Become non-compliant to instructions given by the teacher in a classroom setting.
Inability to show respect or emotions towards the teacher and other children.
Inability to use imagination.
Behave in an odd manner in situations.
Find it challenging to cope with change in routine.
HOW TO HELP AN AUTISTIC CHILD
Here is a simple list of things a person or caregiver can do to help make life easier for a child with ASD:
INFORMATION PROCESSING TIME
Every child with ASD has their own speed of processing information. It is important for caregivers to match the pace of the child and communicate accordingly.
VISUAL & AUDITORY DATA
Children with ASD have acute and sensitive visual and auditory ability. An autistic child may be able to hear a magnified version of a particular sound at home or in the classroom and this often acts as a trigger for meltdowns as they are unable to cope with the constant light or sound. It is difficult for the uninitiated to know why an autistic child is behaving in a certain way. Providing such children with noise-cancelling headphones, allowing them to wear sunglasses and changing light bulbs to non-fluorescent lights will help make the child’s environment at home and classroom autistic-friendly.
USING REPETITIVE WORDS
Autistic children often repeat words and phrases this is known as Echolalia. At times, this behaviour is reassuring and a form of self-comfort for the autistic child. Allow the child to fully experience and express this process instead of redirecting their attention to something else.
NEED FOR DOWNTIME
Autistic persons can become easily perturbed and overwhelmed by their environment and the demands of the world. Children with ASD require space in order to process and cope with their environmental demands. Allow children with ASD to take the time to unwind in the way they wish to.
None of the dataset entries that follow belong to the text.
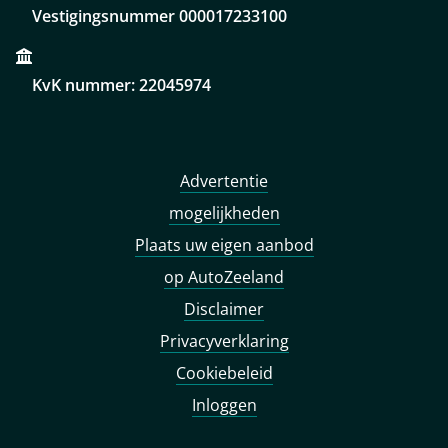
Vestigingsnummer 000017233100
KvK nummer: 22045974
Advertentie
mogelijkheden
Plaats uw eigen aanbod
op AutoZeeland
Disclaimer
Privacyverklaring
Cookiebeleid
Inloggen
Many autistic children suffer from face blindness and may find it challenging to recognise people. It is best to educate friends and family members to say “Hi this is…..” when they approach an autistic person. It may also help to teach autistic children to recognise people with the person’s traits, such as by the person’s fragrance, tone of voice, mannerism, etc.
CREATE A COMFORT ZONE
Recognise what environment the child feels comfortable in and allow their room to be the way they would like it. It’s best not to make changes to lighting, furniture, toys, etc. Let them arrange things the way they want them to be.
TREATMENT OPTIONS FOR PERSONS WITH ASD
Several groups of medications like atypical anti-psychotics and mood stabilisers are used to treat behavioral problems such as temper tantrums and aggression associated with ASD.
Behavioural therapy has been found to be most helpful in treating children with ASD. Applied Behavioural Analysis (ABA) and Treatment and Education of Autistic and Related Communication Handicapped Children (TEACCH) focus on language development, social skills and appropriate behaviours. These are all supportive and skill building forms of therapy designed to help children with ASD.
Mindfulness also offers supportive treatment options for children with ASD. If practiced regularly, it can help a child cope better with the unwanted symptoms of ASD.